Start of Block
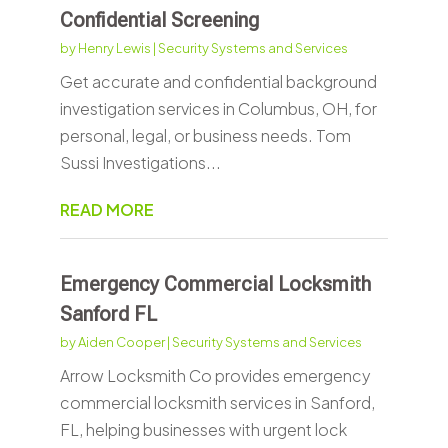
Confidential Screening
by
Henry Lewis
|
Security Systems and Services
Get accurate and confidential background
investigation services in Columbus, OH, for
personal, legal, or business needs. Tom
Sussi Investigations...
READ MORE
Emergency Commercial Locksmith
Sanford FL
by
Aiden Cooper
|
Security Systems and Services
Arrow Locksmith Co provides emergency
commercial locksmith services in Sanford,
FL, helping businesses with urgent lock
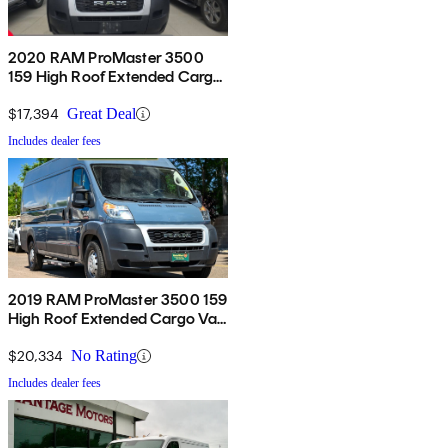
2020 RAM ProMaster 3500
159 High Roof Extended Cargo
Van FWD
$17,394
Great Deal
Includes dealer fees
2019 RAM ProMaster 3500 159
High Roof Extended Cargo Van
FWD
$20,334
No Rating
Includes dealer fees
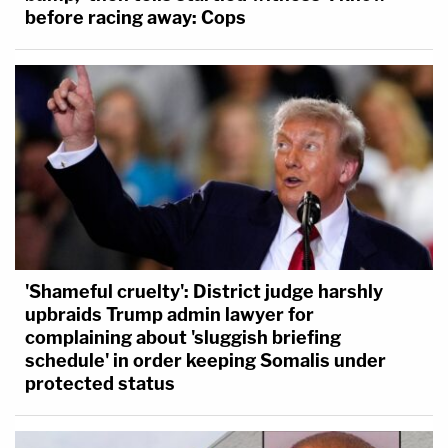
before racing away: Cops
'Shameful cruelty': District judge harshly
upbraids Trump admin lawyer for
complaining about 'sluggish briefing
schedule' in order keeping Somalis under
protected status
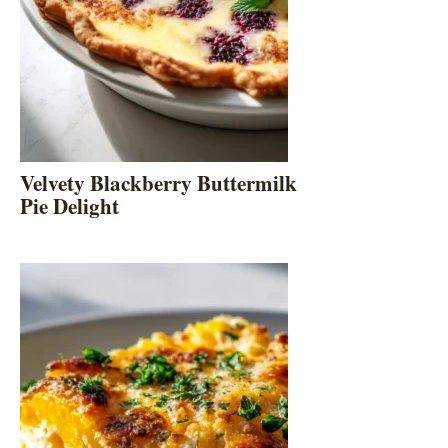
Velvety Blackberry Buttermilk
Pie Delight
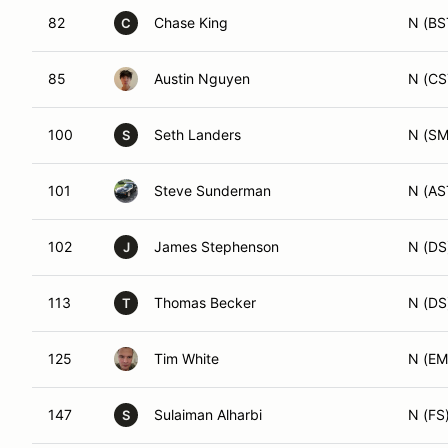
82
Chase King
N (BS
C
85
Austin Nguyen
N (CS
100
Seth Landers
N (SM
S
101
Steve Sunderman
N (AS
102
James Stephenson
N (DS
J
113
Thomas Becker
N (DS
T
125
Tim White
N (EM
147
Sulaiman Alharbi
N (FS
S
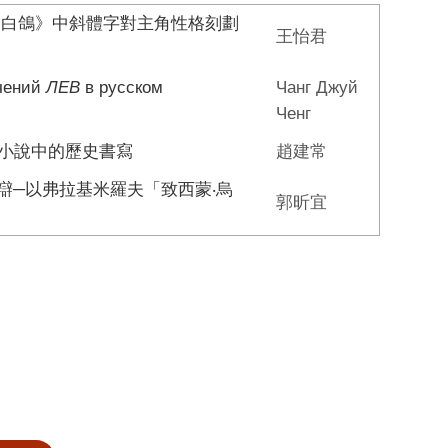
的白鴿》中斜體字對主角性格刻劃
王怡君
ачений
ЛЕВ
в русском
Чанг Джуй
Ченг
爭小說中的歷史書寫
趙建常
辯─以弗拉基米羅夫「致西蒙‧烏
郭昕宜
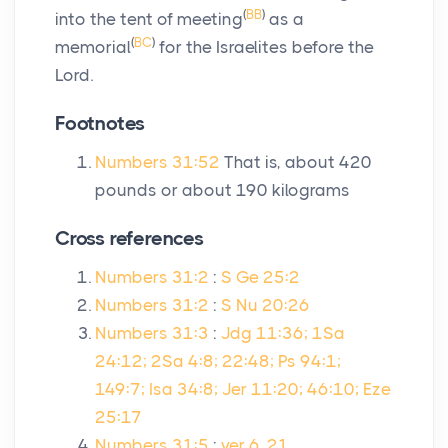
(
BB
)
into the tent of meeting
as a
(
BC
)
memorial
for the Israelites before the
Lord
.
Footnotes
Numbers 31:52
That is, about 420
pounds or about 190 kilograms
Cross references
Numbers 31:2
:
S Ge 25:2
Numbers 31:2
:
S Nu 20:26
Numbers 31:3
:
Jdg 11:36; 1Sa
24:12; 2Sa 4:8; 22:48; Ps 94:1;
149:7; Isa 34:8; Jer 11:20; 46:10; Eze
25:17
Numbers 31:5
:
ver 6, 21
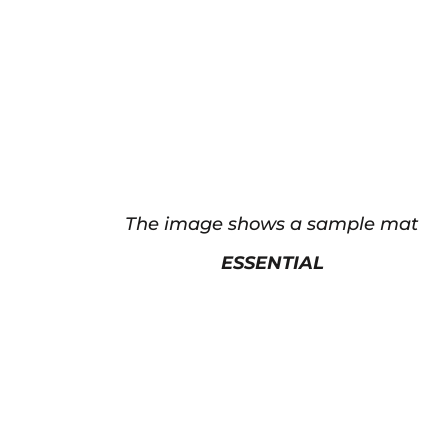
The image shows a sample mat
ESSENTIAL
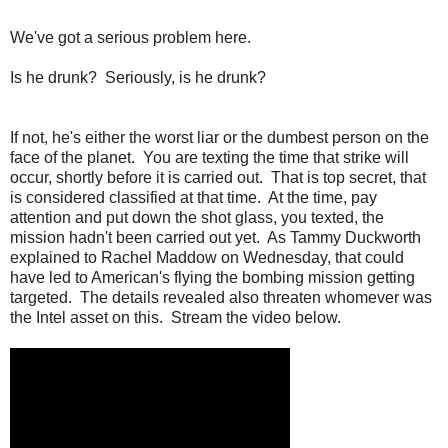
We've got a serious problem here.
Is he drunk? Seriously, is he drunk?
If not, he's either the worst liar or the dumbest person on the
face of the planet. You are texting the time that strike will
occur, shortly before it is carried out. That is top secret, that
is considered classified at that time. At the time, pay
attention and put down the shot glass, you texted, the
mission hadn't been carried out yet. As Tammy Duckworth
explained to Rachel Maddow on Wednesday, that could
have led to American's flying the bombing mission getting
targeted. The details revealed also threaten whomever was
the Intel asset on this. Stream the video below.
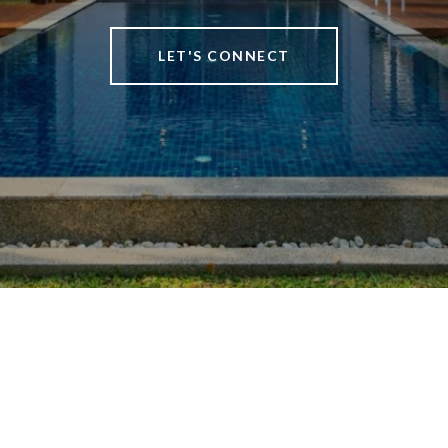
LET'S CONNECT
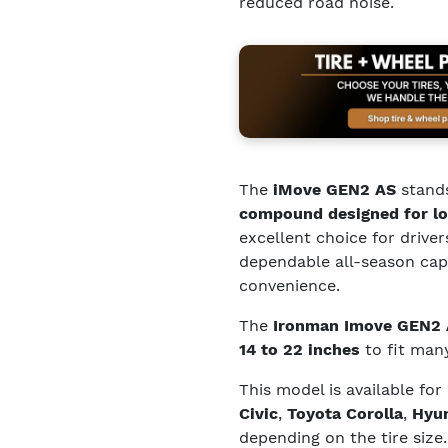
reduced road noise.
The
iMove GEN2 AS
stands
compound designed for lo
excellent choice for driver
dependable all-season capa
convenience.
The
Ironman Imove GEN2
14 to 22 inches
to fit many
This model is available for
Civic
,
Toyota Corolla
,
Hyun
depending on the tire size.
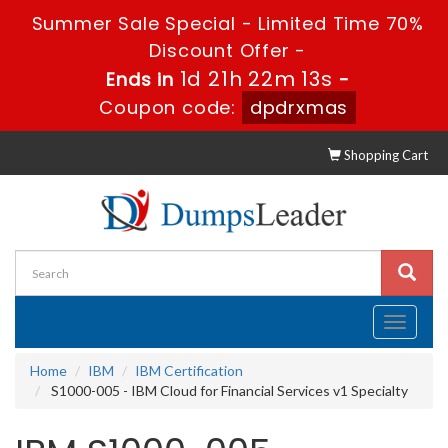
Summer Sale Special - Limited Time 70%
Discount Offer -
1d 21h 22m 12s
Ends in
-
Coupon code:
dpdrxmas
Shopping Cart
Toggle
navigati
Home
IBM
IBM Certification
S1000-005 - IBM Cloud for Financial Services v1 Specialty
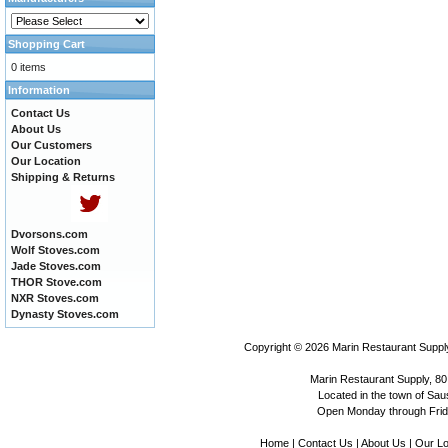
Shopping Cart
0 items
Information
Contact Us
About Us
Our Customers
Our Location
Shipping & Returns
Dvorsons.com
Wolf Stoves.com
Jade Stoves.com
THOR Stove.com
NXR Stoves.com
Dynasty Stoves.com
Copyright © 2026
Marin Restaurant Supply
Marin Restaurant Supply, 80
Located in the town of Sausa
Open Monday through Frida
Home
|
Contact Us
|
About Us
|
Our Lo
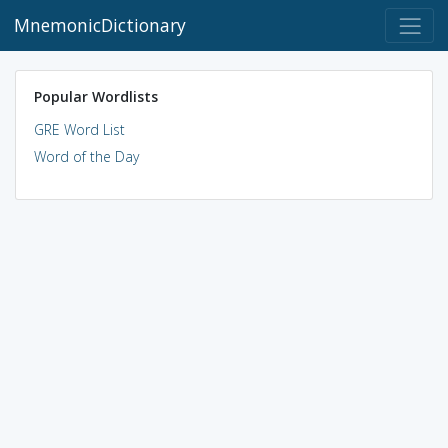
MnemonicDictionary
Popular Wordlists
GRE Word List
Word of the Day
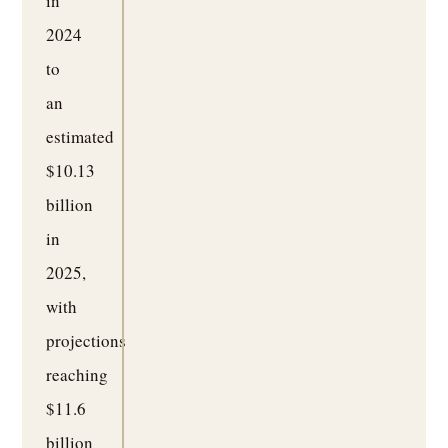
in
2024
to
an
estimated
$10.13
billion
in
2025,
with
projections
reaching
$11.6
billion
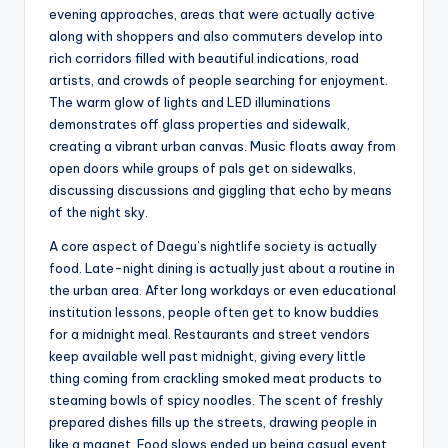
evening approaches, areas that were actually active
along with shoppers and also commuters develop into
rich corridors filled with beautiful indications, road
artists, and crowds of people searching for enjoyment.
The warm glow of lights and LED illuminations
demonstrates off glass properties and sidewalk,
creating a vibrant urban canvas. Music floats away from
open doors while groups of pals get on sidewalks,
discussing discussions and giggling that echo by means
of the night sky.
A core aspect of Daegu’s nightlife society is actually
food. Late-night dining is actually just about a routine in
the urban area. After long workdays or even educational
institution lessons, people often get to know buddies
for a midnight meal. Restaurants and street vendors
keep available well past midnight, giving every little
thing coming from crackling smoked meat products to
steaming bowls of spicy noodles. The scent of freshly
prepared dishes fills up the streets, drawing people in
like a magnet. Food slows ended up being casual event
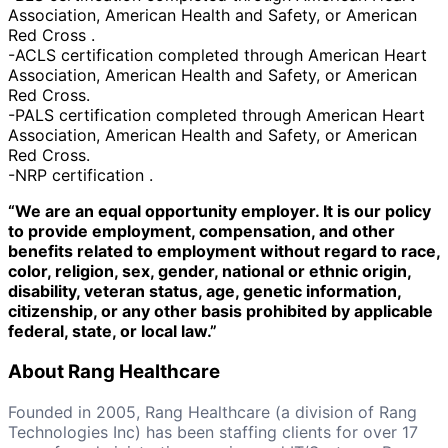
Association, American Health and Safety, or American
Red Cross .
-ACLS certification completed through American Heart
Association, American Health and Safety, or American
Red Cross.
-PALS certification completed through American Heart
Association, American Health and Safety, or American
Red Cross.
-NRP certification .
“We are an equal opportunity employer. It is our policy
to provide employment, compensation, and other
benefits related to employment without regard to race,
color, religion, sex, gender, national or ethnic origin,
disability, veteran status, age, genetic information,
citizenship, or any other basis prohibited by applicable
federal, state, or local law.”
About Rang Healthcare
Founded in 2005, Rang Healthcare (a division of Rang
Technologies Inc) has been staffing clients for over 17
End of Block
## WHAT IS BEING ASKED
Could you copy each line of the material that holds "away"?

## EXERCISE OUTPUT
before racing away: Cops
creating a vibrant urban canvas. Music floats away from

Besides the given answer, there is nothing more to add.